FMRI Data Acquisition and Preprocessing

All fMRI images were acquired on 3.0 T Siemens scanners (Erlangen, Germany) at different centers using the ep2d_RESTING_STATE sequence. The acquisition parameters were as follows: repetition time = 2,400 ms; echo time = 25 ms; flip angle = 80°; voxel size = 3.3 mm3; slice thickness = 3.3 mm; and each brain volume comprised 40 axial slices and one functional run contained 210 brain volumes. The fMRI images were preprocessed using DIPABI software (http://rfmri.org/dpabi). The steps were as follows: removal of the first 10 volumes, slice timing, realignment, spatial normalization through EPI templates, smoothing with a Gaussian kernel of 6 × 6 × 6 full width at half maximum, linear detrending, the regression of nuisance and temporal band-pass filtering (0.01–0.1 Hz). Finally, after ruling out poor-quality images, 62 PD-npRBD patients, 30 PD-pRBD patients, and 20 NC were retained to final analysis.

Construction of Network

The network was constructed using GRETNA (http://www.nitrc.org/projects/gretna/). First, the whole brain was divided into 90 cortical and subcortical regions of interest by using the automated anatomic labeling atlas with each region representing a network node.
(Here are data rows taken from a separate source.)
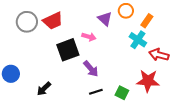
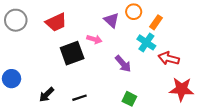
gray circle: (27, 22) -> (16, 20), moved
purple arrow: (91, 69) -> (123, 64), moved
red star: (148, 81) -> (181, 89), moved
black line: (96, 92) -> (79, 98), moved

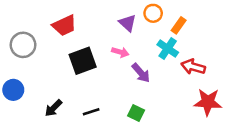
gray circle: (16, 20) -> (23, 45), moved
pink arrow: (94, 39) -> (120, 52), moved
green square: (129, 99) -> (136, 113), moved

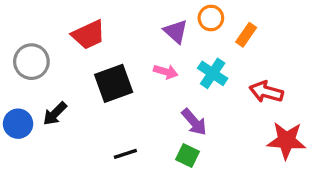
cyan cross: (168, 49) -> (213, 73), moved
purple arrow: (141, 73) -> (194, 122), moved
black arrow: (53, 108) -> (55, 114), moved

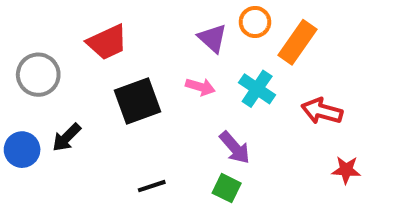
orange rectangle: (246, 35) -> (298, 42), size x1.5
red star: (286, 140) -> (346, 170), size x0.6

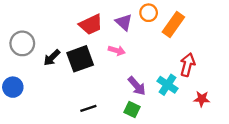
red trapezoid: (107, 42) -> (91, 25), moved
cyan cross: (257, 89) -> (167, 85), moved
red arrow: (322, 111) -> (188, 65), turned 90
black arrow: (67, 137) -> (52, 58), moved

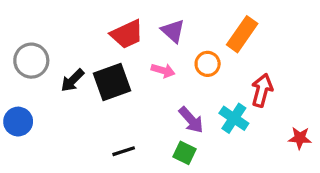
orange circle: (149, 13) -> (208, 64), moved
red star: (202, 99) -> (300, 138), moved

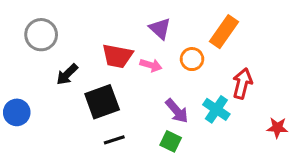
red trapezoid: (127, 34) -> (117, 56), moved, turned 36
gray circle: (31, 61) -> (41, 35), moved
black square: (112, 82) -> (102, 102), moved

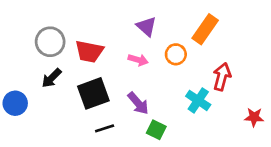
gray circle: (41, 35) -> (50, 42), moved
red trapezoid: (117, 56) -> (89, 52), moved
black arrow: (67, 74) -> (52, 78), moved
purple arrow: (177, 111) -> (138, 103), moved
Next, to define the edges of the network, we acquired the mean time series of each region and calculated the Pearson correlations of the mean time series between all pairs of nodes. This resulted in a 90 *90 Pearson correlation matrix for each participant. The matrix was binary according to a predefined threshold, if the Pearson correlation coefficient between any two regions exceeds the threshold, there will be an edge between that two regions (8).

Network Analysis

We applied a sparsity threshold (0.05–0.5, with an interval of 0.05) to all correlation matrices. For the brain network at each sparsity level, we calculated both global and nodal network properties and the area under the curve (AUC) for each property over the sparsity range. The global properties include small-world, network efficiency, assortativity, synchronization and hierarchy. The nodal properties include nodal clustering coefficient, nodal shortest path length, nodal efficiency, nodal local efficiency, nodal degree centrality and nodal betweenness centrality.
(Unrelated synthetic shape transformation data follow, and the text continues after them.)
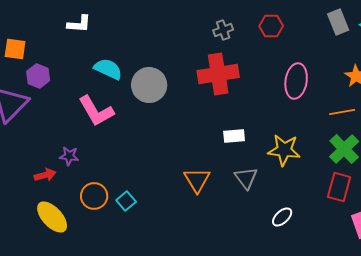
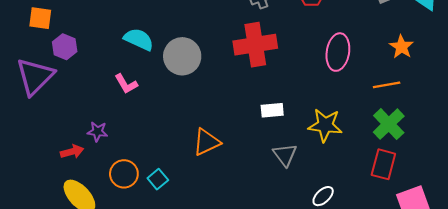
pink L-shape: (96, 111) -> (126, 84), size x0.6
orange triangle: (197, 180) -> (207, 142), moved, turned 36

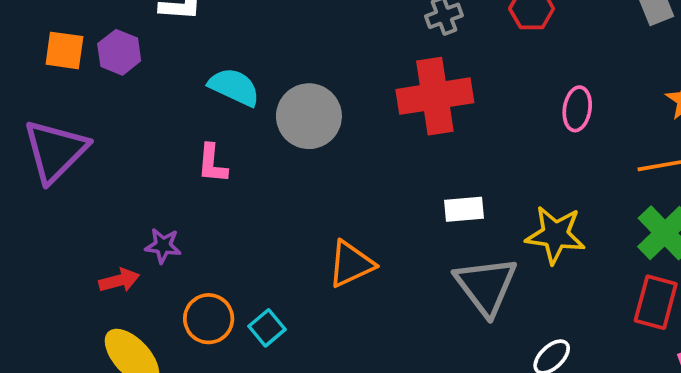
purple hexagon: (65, 47) -> (119, 52), moved
pink ellipse: (338, 52) -> (577, 109), size x0.7
pink L-shape: (126, 84) -> (212, 164), turned 35
gray triangle: (285, 155) -> (486, 286), size x1.5

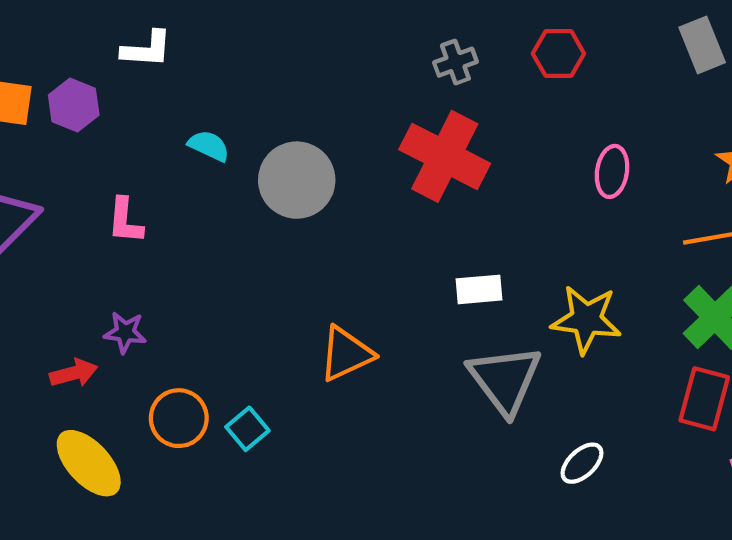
cyan semicircle: (234, 87) -> (209, 146), size x0.7
red cross: (435, 96) -> (445, 156), turned 36
pink L-shape: (212, 164) -> (125, 221), moved

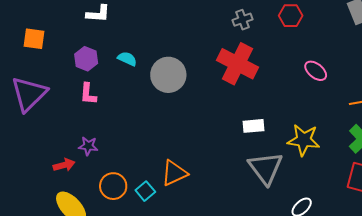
purple hexagon: (74, 105) -> (86, 59), moved
pink ellipse: (612, 171) -> (316, 71), turned -60
orange triangle: (346, 354) -> (174, 173), moved

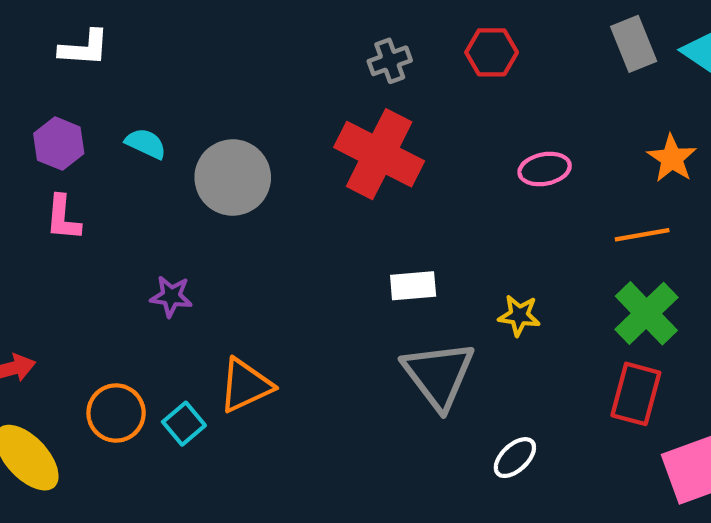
pink ellipse: (316, 71) -> (545, 169), turned -50
yellow star: (304, 140) -> (519, 315), size x0.6
purple star: (88, 146) -> (171, 296), moved

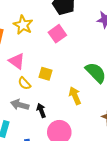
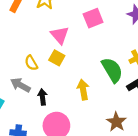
pink square: (57, 34) -> (93, 18), moved
pink triangle: (17, 61) -> (60, 35), moved

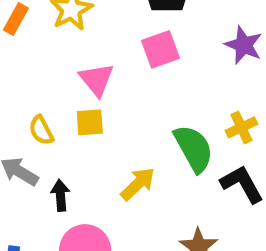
yellow square: (57, 58) -> (90, 122), turned -35
yellow arrow: (83, 90) -> (138, 184), turned 54

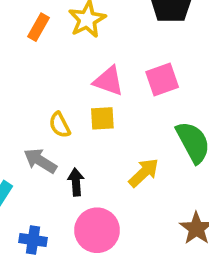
pink square: (161, 49) -> (162, 80), moved
pink triangle: (96, 80) -> (109, 81), turned -32

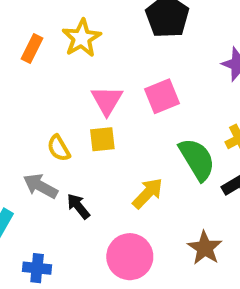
pink triangle: (109, 81) -> (107, 100), turned 44
black arrow: (76, 182) -> (78, 206), turned -32
pink circle: (97, 230) -> (130, 257), moved

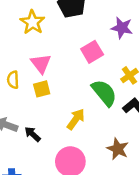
yellow star: (82, 38) -> (32, 22), moved
pink square: (162, 96) -> (92, 52), moved
yellow semicircle: (59, 148) -> (13, 80), moved, turned 36

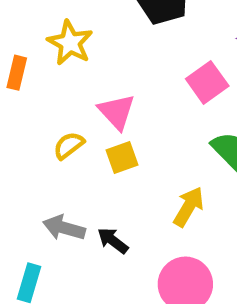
yellow star: (32, 22) -> (70, 43), moved
yellow semicircle: (13, 80) -> (69, 145), turned 60

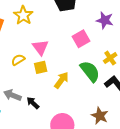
yellow arrow: (189, 207) -> (61, 80), moved

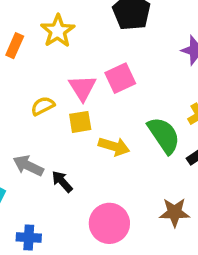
pink square: (81, 39) -> (120, 78), moved
yellow arrow: (61, 80) -> (114, 146), turned 66
brown star: (100, 116) -> (175, 212), turned -30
Small-world properties indicate that the information segmentation and integration achieve a balance maximizing the efficiency of information transfer with a relatively low wiring cost. Network efficiency measures the global efficiency of parallel information transfer in a network. Assortativity reflects the connection trend of nodes which have similar numbers of edges. Synchronization measures the possibility all nodes fluctuate in the same wave pattern. The hierarchy coefficient reflects the presence of a hierarchical organization of network (20).
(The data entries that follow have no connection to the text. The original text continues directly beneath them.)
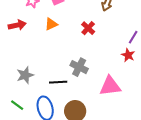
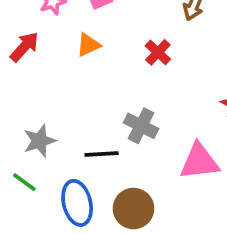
red arrow: (17, 25) -> (24, 47), turned -36
green line: (17, 105) -> (24, 182), moved

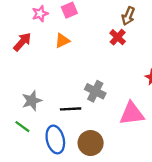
red cross: (158, 52) -> (118, 37), moved

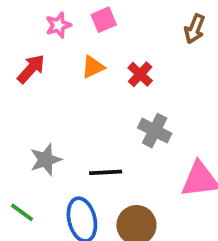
red cross: (118, 37) -> (140, 74), moved
gray cross: (95, 91) -> (155, 131), moved
green line: (22, 127) -> (22, 212), moved

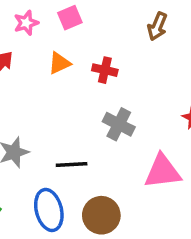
red cross: (140, 74) -> (105, 70), turned -30

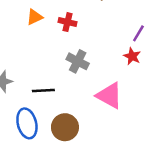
pink triangle: (163, 171) -> (109, 96), turned 36

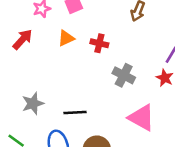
gray cross: (78, 61) -> (124, 75), moved

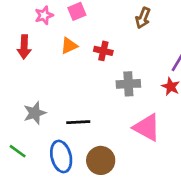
red arrow: (23, 39) -> (24, 47), turned 140
gray cross: (124, 75) -> (128, 84), turned -30

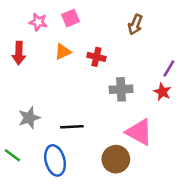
pink star: (44, 15) -> (38, 22), turned 30
brown circle: (101, 160) -> (116, 159), moved

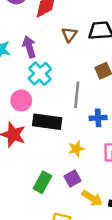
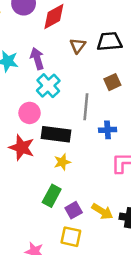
yellow star: (76, 149) -> (62, 162), moved
purple square: (73, 179) -> (74, 210), moved

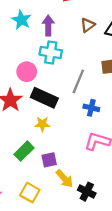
cyan cross: (48, 86) -> (51, 52), turned 35
purple square: (74, 210) -> (49, 160), moved

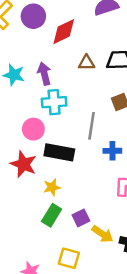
brown triangle: (88, 25) -> (86, 63), turned 49
yellow star: (42, 124) -> (52, 187), moved

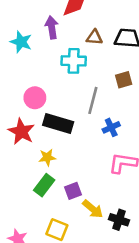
purple arrow: (44, 74) -> (52, 27), moved
cyan cross: (54, 102) -> (74, 61), moved
blue cross: (112, 151) -> (111, 127), turned -30

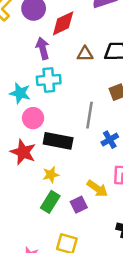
cyan star: (21, 42) -> (20, 93), moved
cyan cross: (74, 61) -> (49, 80), moved
yellow arrow: (93, 209) -> (97, 189), moved

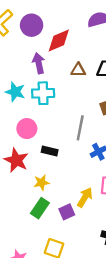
cyan star: (20, 93) -> (15, 92), moved
black rectangle: (58, 141) -> (50, 151), size x0.6
yellow arrow: (97, 189) -> (85, 197), turned -96

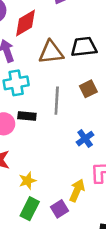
brown triangle: (78, 70) -> (51, 52), size x1.5
gray line: (80, 128) -> (57, 101), moved
black rectangle: (50, 151) -> (27, 116), moved

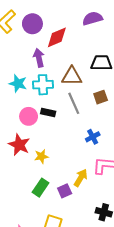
brown triangle: (51, 52) -> (72, 76), moved
gray line: (57, 101) -> (74, 103), turned -35
yellow star: (27, 181) -> (41, 156), moved

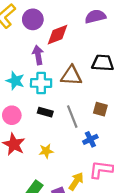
brown square: (101, 97) -> (100, 109), moved, turned 32
gray line: (74, 103) -> (72, 117), moved
pink circle: (29, 116) -> (12, 115), moved
yellow star: (41, 156) -> (46, 151), moved

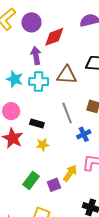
black rectangle: (45, 112) -> (37, 124), moved

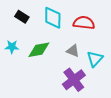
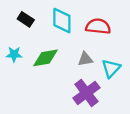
gray triangle: (73, 51) -> (85, 59), turned -32

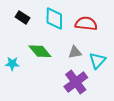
cyan star: (14, 54) -> (12, 64), moved
green diamond: (46, 58) -> (40, 51), turned 60

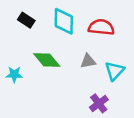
purple cross: (76, 82) -> (99, 103), moved, size x0.7

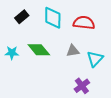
black rectangle: (26, 20) -> (22, 17), turned -72
cyan star: (14, 74) -> (12, 53), moved

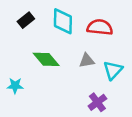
cyan star: (12, 53) -> (15, 86), moved

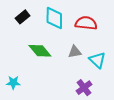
cyan triangle: (113, 70) -> (97, 60), turned -30
cyan star: (15, 86) -> (13, 83), moved

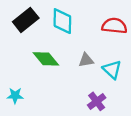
black rectangle: (23, 17) -> (26, 20), size x1.5
red semicircle: (86, 23) -> (114, 26), moved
The clustering coefficient of a node measures the possibility its neighbor interconnect. The nodal local efficiency measures the communication efficiency among its first neighbors when the node is removed. The shortest path length and efficiency of a given node quantifies the efficiency of parallel information transfer of that node in the network. The degree centrality and betweenness centrality of a given node reflects its importance on information transfer (20).

Statistical Analysis

The analyses of demographic and clinical data and global network properties were performed with SPSS version 25.0. Continuous variables were compared use one-way analysis of variance (ANOVA) with pairwise t-test (with Bonferroni correction) or Kruskal-Wallis 1-way ANOVA with pairwise Mann -Whitney U Test (with Bonferroni correction) according to its distribution. Categorical variables were compared use Chi-square statistics. We choose P < 0.05(two-tailed) to indicate that the difference was statistically significant.

The analysis of the AUC of nodal network properties was performed using general linear model with age, gender, and head motion as nuisance covariates. For multiple comparisons of nodal network properties, we use false-positive correction [P = 1/90 (1/N) = 0.01, N means 90 compared nodes in total, which implies that the expected average false positive rate is <1 in each analysis] (2124), and use Bonferroni correction to adjust the p-value when comparing the nodal network properties in the general linear model among three groups (PD-pRBD, PD-npRBD, and NC).

Finally, Spearman correlations were analyzed to examine relationships between networks properties with significant group effects and clinical characteristics with significant group effects (RBDSQ scores). We did correlation analysis cross the whole patient group (PD-pRBD and PD-npRBD).

Results

Demographic and Clinical Characteristic

Demographic and clinical data of 62 PD-npRBD patients, 30 PD-pRBD patients, and 20 NC were presented in Table 1. There was no significant difference except RBDSQ scores between PD-pRBD and PD-npRBD groups (p < 0.001). The education years of NC were higher than two PD patient groups (p < 0.001). The MDS-UPDRS-III score of NC were lower than PD groups (p < 0.001).

TABLE 1
www.frontiersin.org

Table 1. Demographic and clinical characteristics of PD patients and controls.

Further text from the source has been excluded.